▸ What to produce: Give the entries back exactly as they stand, but without pictures.

-------- Information shown --------

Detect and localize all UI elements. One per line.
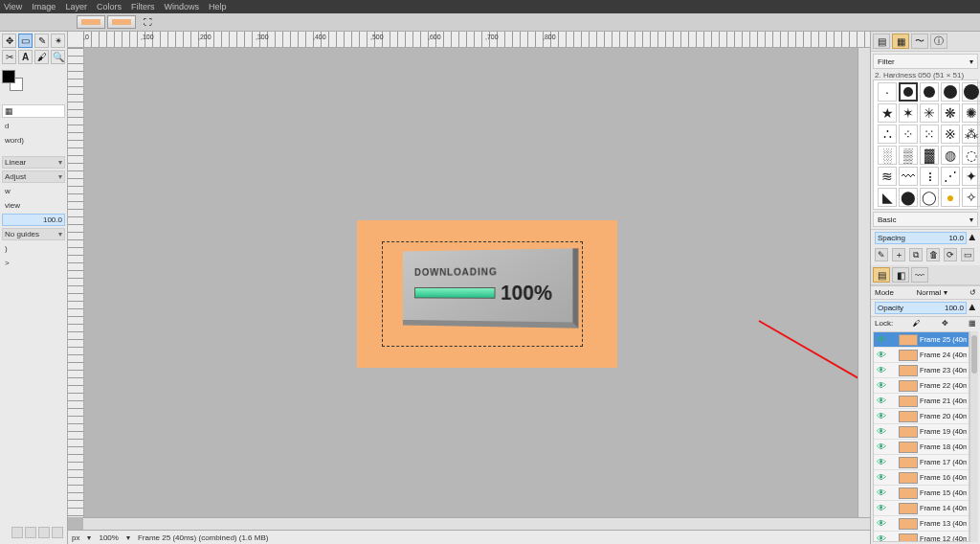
menu-item[interactable]: Filters (131, 2, 155, 11)
zoom-tool-icon[interactable]: 🔍 (51, 50, 65, 64)
layer-name-label[interactable]: Frame 21 (40ms) (920, 397, 967, 405)
document-tab[interactable] (77, 15, 105, 29)
menu-preset-icon[interactable] (52, 527, 63, 538)
layer-name-label[interactable]: Frame 14 (40ms) (920, 504, 967, 512)
brush-item[interactable]: ░ (878, 146, 897, 165)
visibility-eye-icon[interactable]: 👁 (876, 518, 887, 529)
visibility-eye-icon[interactable]: 👁 (876, 487, 887, 498)
scrollbar-thumb[interactable] (971, 335, 977, 374)
layer-name-label[interactable]: Frame 19 (40ms) (920, 427, 967, 436)
brush-item[interactable]: ❋ (941, 103, 960, 123)
canvas[interactable]: DOWNLOADING 100% (84, 48, 858, 517)
layer-name-label[interactable]: Frame 16 (40ms) (920, 473, 967, 482)
layer-row[interactable]: 👁Frame 21 (40ms) (874, 394, 969, 409)
menu-item[interactable]: Windows (164, 2, 199, 11)
layer-row[interactable]: 👁Frame 17 (40ms) (874, 455, 969, 470)
document-tab[interactable] (107, 15, 136, 29)
lock-pixels-icon[interactable]: 🖌 (913, 319, 921, 328)
layer-opacity-field[interactable]: Opacity 100.0 ⯅ (875, 302, 976, 314)
menu-item[interactable]: Colors (97, 2, 122, 11)
chevron-down-icon[interactable]: ▾ (87, 533, 91, 542)
layer-row[interactable]: 👁Frame 19 (40ms) (874, 424, 969, 440)
text-tool-icon[interactable]: A (18, 50, 33, 64)
brush-item[interactable]: ⬤ (899, 188, 918, 207)
delete-preset-icon[interactable] (38, 527, 50, 538)
chevron-down-icon[interactable]: ▾ (126, 533, 130, 542)
wand-tool-icon[interactable]: ✴ (51, 34, 65, 48)
brush-item[interactable]: ★ (878, 103, 897, 123)
layer-row[interactable]: 👁Frame 14 (40ms) (874, 501, 969, 516)
lasso-tool-icon[interactable]: ✎ (34, 34, 49, 48)
brush-item[interactable]: ◌ (962, 146, 980, 165)
layer-name-label[interactable]: Frame 24 (40ms) (920, 351, 967, 359)
brush-item[interactable]: ◣ (878, 188, 897, 207)
visibility-eye-icon[interactable]: 👁 (876, 350, 887, 360)
paint-tool-icon[interactable]: 🖌 (34, 50, 49, 64)
brush-item[interactable]: ⁂ (962, 125, 980, 144)
brush-item[interactable]: ✳ (920, 103, 939, 123)
gradient-repeat-select[interactable]: Adjust▾ (2, 170, 65, 183)
tab-gradients-icon[interactable]: 〜 (911, 34, 928, 49)
layer-row[interactable]: 👁Frame 24 (40ms) (874, 348, 969, 363)
layer-scrollbar[interactable] (969, 331, 978, 542)
gradient-shape-select[interactable]: Linear▾ (2, 156, 65, 169)
new-brush-icon[interactable]: ＋ (892, 248, 905, 261)
layer-row[interactable]: 👁Frame 12 (40ms) (874, 532, 969, 542)
rect-select-tool-icon[interactable]: ▭ (18, 34, 33, 48)
visibility-eye-icon[interactable]: 👁 (876, 533, 887, 542)
fg-bg-colors[interactable] (2, 70, 25, 93)
delete-brush-icon[interactable]: 🗑 (926, 248, 940, 261)
layer-row[interactable]: 👁Frame 23 (40ms) (874, 363, 969, 378)
preset-swatch[interactable]: ▦ (2, 104, 65, 118)
menu-item[interactable]: Image (32, 2, 56, 11)
open-brush-icon[interactable]: ▭ (961, 248, 974, 261)
layer-row[interactable]: 👁Frame 22 (40ms) (874, 378, 969, 394)
brush-item[interactable]: ⁘ (899, 125, 918, 144)
brush-item[interactable]: · (878, 82, 897, 102)
refresh-brush-icon[interactable]: ⟳ (944, 248, 957, 261)
brush-item[interactable]: ✦ (962, 167, 980, 186)
layer-name-label[interactable]: Frame 17 (40ms) (920, 458, 967, 466)
tab-channels-icon[interactable]: ◧ (892, 267, 909, 283)
brush-item[interactable] (899, 82, 918, 102)
brush-item[interactable]: ≋ (878, 167, 897, 186)
brush-item[interactable]: ● (941, 188, 960, 207)
visibility-eye-icon[interactable]: 👁 (876, 380, 887, 391)
filter-dropdown[interactable]: Filter▾ (873, 54, 978, 69)
reset-preset-icon[interactable] (25, 527, 36, 538)
layer-name-label[interactable]: Frame 22 (40ms) (920, 381, 967, 390)
brush-item[interactable]: ✧ (962, 188, 980, 207)
blend-mode-select[interactable]: Normal ▾ (917, 288, 947, 297)
brush-item[interactable]: ∴ (878, 125, 897, 144)
layer-name-label[interactable]: Frame 18 (40ms) (920, 442, 967, 451)
visibility-eye-icon[interactable]: 👁 (876, 503, 887, 513)
visibility-eye-icon[interactable]: 👁 (876, 442, 887, 452)
status-unit[interactable]: px (72, 533, 79, 542)
brush-item[interactable] (962, 82, 980, 102)
brush-item[interactable]: ⫶ (920, 167, 939, 186)
brush-item[interactable] (941, 82, 960, 102)
stepper-icon[interactable]: ⯅ (969, 234, 976, 242)
layer-name-label[interactable]: Frame 20 (40ms) (920, 412, 967, 420)
visibility-eye-icon[interactable]: 👁 (876, 334, 887, 345)
brush-item[interactable]: ✺ (962, 103, 980, 123)
status-zoom[interactable]: 100% (99, 533, 118, 542)
duplicate-brush-icon[interactable]: ⧉ (909, 248, 923, 261)
layer-row[interactable]: 👁Frame 15 (40ms) (874, 486, 969, 501)
brush-item[interactable]: ✶ (899, 103, 918, 123)
maximize-view-icon[interactable]: ⛶ (140, 15, 155, 29)
layer-name-label[interactable]: Frame 23 (40ms) (920, 366, 967, 374)
visibility-eye-icon[interactable]: 👁 (876, 457, 887, 467)
crop-tool-icon[interactable]: ✂ (2, 50, 16, 64)
brush-item[interactable]: ◍ (941, 146, 960, 165)
lock-position-icon[interactable]: ✥ (942, 319, 948, 328)
tab-layers-icon[interactable]: ▤ (873, 267, 890, 283)
spacing-field[interactable]: Spacing 10.0 ⯅ (875, 232, 976, 244)
brush-item[interactable]: ⋰ (941, 167, 960, 186)
brush-preset-dropdown[interactable]: Basic▾ (873, 212, 978, 227)
tab-patterns-icon[interactable]: ▦ (892, 34, 909, 49)
vertical-scrollbar[interactable] (858, 48, 870, 517)
layer-name-label[interactable]: Frame 13 (40ms) (920, 519, 967, 528)
horizontal-scrollbar[interactable] (83, 517, 870, 530)
mode-reset-icon[interactable]: ↺ (969, 288, 976, 297)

--------

▸ Worked solution:
Detect and localize all UI elements. One per line.
menu-item[interactable]: Filters (131, 2, 155, 11)
zoom-tool-icon[interactable]: 🔍 (51, 50, 65, 64)
layer-name-label[interactable]: Frame 21 (40ms) (920, 397, 967, 405)
document-tab[interactable] (77, 15, 105, 29)
menu-preset-icon[interactable] (52, 527, 63, 538)
layer-name-label[interactable]: Frame 14 (40ms) (920, 504, 967, 512)
brush-item[interactable]: ░ (878, 146, 897, 165)
visibility-eye-icon[interactable]: 👁 (876, 518, 887, 529)
visibility-eye-icon[interactable]: 👁 (876, 487, 887, 498)
scrollbar-thumb[interactable] (971, 335, 977, 374)
layer-name-label[interactable]: Frame 19 (40ms) (920, 427, 967, 436)
brush-item[interactable]: ❋ (941, 103, 960, 123)
canvas[interactable]: DOWNLOADING 100% (84, 48, 858, 517)
layer-name-label[interactable]: Frame 16 (40ms) (920, 473, 967, 482)
layer-row[interactable]: 👁Frame 21 (40ms) (874, 394, 969, 409)
menu-item[interactable]: Windows (164, 2, 199, 11)
layer-row[interactable]: 👁Frame 17 (40ms) (874, 455, 969, 470)
document-tab[interactable] (107, 15, 136, 29)
lock-pixels-icon[interactable]: 🖌 (913, 319, 921, 328)
layer-opacity-field[interactable]: Opacity 100.0 ⯅ (875, 302, 976, 314)
menu-item[interactable]: Colors (97, 2, 122, 11)
chevron-down-icon[interactable]: ▾ (87, 533, 91, 542)
layer-row[interactable]: 👁Frame 19 (40ms) (874, 424, 969, 440)
text-tool-icon[interactable]: A (18, 50, 33, 64)
brush-item[interactable]: ⬤ (899, 188, 918, 207)
delete-preset-icon[interactable] (38, 527, 50, 538)
chevron-down-icon[interactable]: ▾ (126, 533, 130, 542)
wand-tool-icon[interactable]: ✴ (51, 34, 65, 48)
brush-item[interactable]: ★ (878, 103, 897, 123)
layer-row[interactable]: 👁Frame 14 (40ms) (874, 501, 969, 516)
lasso-tool-icon[interactable]: ✎ (34, 34, 49, 48)
brush-item[interactable]: ◌ (962, 146, 980, 165)
layer-name-label[interactable]: Frame 24 (40ms) (920, 351, 967, 359)
brush-item[interactable]: ◣ (878, 188, 897, 207)
visibility-eye-icon[interactable]: 👁 (876, 350, 887, 360)
paint-tool-icon[interactable]: 🖌 (34, 50, 49, 64)
brush-item[interactable]: ⁂ (962, 125, 980, 144)
brush-item[interactable]: ✳ (920, 103, 939, 123)
gradient-repeat-select[interactable]: Adjust▾ (2, 170, 65, 183)
tab-gradients-icon[interactable]: 〜 (911, 34, 928, 49)
layer-row[interactable]: 👁Frame 24 (40ms) (874, 348, 969, 363)
layer-scrollbar[interactable] (969, 331, 978, 542)
gradient-shape-select[interactable]: Linear▾ (2, 156, 65, 169)
new-brush-icon[interactable]: ＋ (892, 248, 905, 261)
layer-row[interactable]: 👁Frame 12 (40ms) (874, 532, 969, 542)
rect-select-tool-icon[interactable]: ▭ (18, 34, 33, 48)
visibility-eye-icon[interactable]: 👁 (876, 533, 887, 542)
fg-bg-colors[interactable] (2, 70, 25, 93)
delete-brush-icon[interactable]: 🗑 (926, 248, 940, 261)
layer-row[interactable]: 👁Frame 23 (40ms) (874, 363, 969, 378)
preset-swatch[interactable]: ▦ (2, 104, 65, 118)
menu-item[interactable]: Image (32, 2, 56, 11)
open-brush-icon[interactable]: ▭ (961, 248, 974, 261)
layer-row[interactable]: 👁Frame 22 (40ms) (874, 378, 969, 394)
brush-item[interactable]: ⁘ (899, 125, 918, 144)
brush-item[interactable]: · (878, 82, 897, 102)
refresh-brush-icon[interactable]: ⟳ (944, 248, 957, 261)
brush-item[interactable]: ✦ (962, 167, 980, 186)
layer-name-label[interactable]: Frame 17 (40ms) (920, 458, 967, 466)
tab-channels-icon[interactable]: ◧ (892, 267, 909, 283)
brush-item[interactable] (899, 82, 918, 102)
brush-item[interactable]: ≋ (878, 167, 897, 186)
brush-item[interactable]: ● (941, 188, 960, 207)
visibility-eye-icon[interactable]: 👁 (876, 380, 887, 391)
filter-dropdown[interactable]: Filter▾ (873, 54, 978, 69)
reset-preset-icon[interactable] (25, 527, 36, 538)
layer-name-label[interactable]: Frame 22 (40ms) (920, 381, 967, 390)
brush-item[interactable]: ✧ (962, 188, 980, 207)
blend-mode-select[interactable]: Normal ▾ (917, 288, 947, 297)
brush-item[interactable]: ∴ (878, 125, 897, 144)
layer-name-label[interactable]: Frame 18 (40ms) (920, 442, 967, 451)
visibility-eye-icon[interactable]: 👁 (876, 503, 887, 513)
visibility-eye-icon[interactable]: 👁 (876, 442, 887, 452)
status-unit[interactable]: px (72, 533, 79, 542)
brush-item[interactable] (962, 82, 980, 102)
brush-item[interactable]: ⫶ (920, 167, 939, 186)
brush-item[interactable] (941, 82, 960, 102)
stepper-icon[interactable]: ⯅ (969, 234, 976, 242)
layer-name-label[interactable]: Frame 20 (40ms) (920, 412, 967, 420)
visibility-eye-icon[interactable]: 👁 (876, 334, 887, 345)
brush-item[interactable]: ✺ (962, 103, 980, 123)
status-zoom[interactable]: 100% (99, 533, 118, 542)
duplicate-brush-icon[interactable]: ⧉ (909, 248, 923, 261)
layer-row[interactable]: 👁Frame 15 (40ms) (874, 486, 969, 501)
brush-item[interactable]: ✶ (899, 103, 918, 123)
maximize-view-icon[interactable]: ⛶ (140, 15, 155, 29)
layer-name-label[interactable]: Frame 23 (40ms) (920, 366, 967, 374)
visibility-eye-icon[interactable]: 👁 (876, 457, 887, 467)
crop-tool-icon[interactable]: ✂ (2, 50, 16, 64)
brush-item[interactable]: ◍ (941, 146, 960, 165)
lock-position-icon[interactable]: ✥ (942, 319, 948, 328)
tab-layers-icon[interactable]: ▤ (873, 267, 890, 283)
spacing-field[interactable]: Spacing 10.0 ⯅ (875, 232, 976, 244)
brush-item[interactable]: ⋰ (941, 167, 960, 186)
brush-preset-dropdown[interactable]: Basic▾ (873, 212, 978, 227)
tab-patterns-icon[interactable]: ▦ (892, 34, 909, 49)
vertical-scrollbar[interactable] (858, 48, 870, 517)
layer-name-label[interactable]: Frame 13 (40ms) (920, 519, 967, 528)
horizontal-scrollbar[interactable] (83, 517, 870, 530)
mode-reset-icon[interactable]: ↺ (969, 288, 976, 297)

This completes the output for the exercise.